Autre parti­cu­la­rité de Cilic, son revers est pour le moment supé­rieur à son coup droit. La vraie spéci­fi­cité se situe dans la grande diffé­rence de constance donc de qualité entre ses deux coups, notam­ment lors de sa défaite contre Juan Martin Del Potro, où à partir de 6–4, 3–1, il s’est mis à arroser. Alors qu’il avait connu le schéma inverse contre Murray en huitièmes de finale, où après 19 fautes directes pour être mené 5–4, 15–40 sur son service au premier set, il avait su cana­liser ce coup et le rendre effi­cace afin de s’imposer, 7–5, 6–2, 6–2. La claque reçue en fin de match contre l’Argentin montre les limites actuelles de Cilic, et le travail qui lui reste à effec­tuer. Mais le poten­tiel est là.

En effet, si on peut être dans le top 10 voire top 5 avec un revers moyen, un coup droit pas toujours fiable n’est pas admis­sible. Rafael Nadal a gagné ses premiers Roland Garros avec un revers friable, et a su l’améliorer, avec d’autres facettes de son jeu, au point de pouvoir s’imposer sur d’autres surfaces. Andy Roddick a gagné l’US Open 2003 avec un revers parfois douteux, ce qui n’est plus le cas aujourd’hui, mais il est aux prises avec une géné­ra­tion qui lui fait mal. Fernando Gonzalez et Jo‐Wilfried Tsonga sont d’autres exemples de joueurs, fina­listes en Grand Chelem, présents au Masters, qui possèdent un revers aujourd’hui limité.

Marin Cilic doit égale­ment composer avec la pres­sion de son pays, où règne l’ombre de Goran Ivanisevic, et le jeune Croate de bientôt 21 ans a souf­fert de la compa­raison et du poids de l’héritage de son aîné vain­queur de Wimbledon en 2001. C’est l’autre chan­tier du quart de fina­liste de l’US Open. À côté de la tech­nique, Cilic devra porter les espoirs de toute une nation, comme il le fait déjà en Coupe Davis, où il est qualifié avec son pays pour les demi‐finales et une rencontre contre la République tchèque à domi­cile les 18 au 20 septembre prochains. 
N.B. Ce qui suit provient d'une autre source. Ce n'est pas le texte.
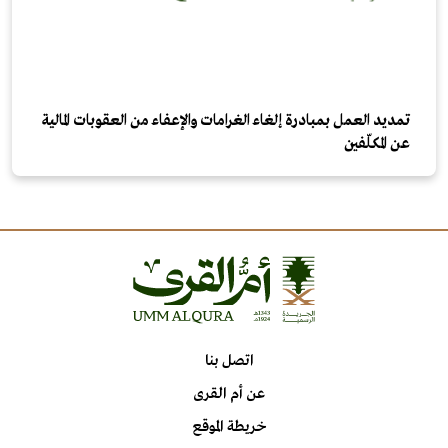
تمديد العمل بمبادرة إلغاء الغرامات والإعفاء من العقوبات المالية
عن المكلّفين
اتصل بنا
عن أم القرى
خريطة الموقع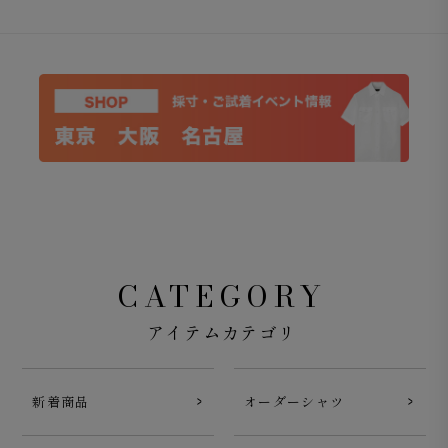
としたデザインです。
返品・交換無料サービス対応で、安心して選
べる
今なら交換・返品が送料無料
。気になる2色や2サイズを
試して合わない方を返品することも可能です。交換・返送
用伝票付きなので手続きも手間なく簡単に行えます。詳し
CATEGORY
くは
こちら
アイテムカテゴリ
新着商品
オーダーシャツ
L’apprentissage du haut niveau, et les ajus­te­ments tech­niques et mentaux que cela requiert donnent à Marin Cilic énor­mé­ment de travail, mais aussi beau­coup d’espoir, puisqu’il était tête de série numéro 16 à l’US Open, il a sorti Andy Murray, et il a encore une grosse marge de progres­sion. À lui et à son entou­rage de prendre les choses par le bon bout.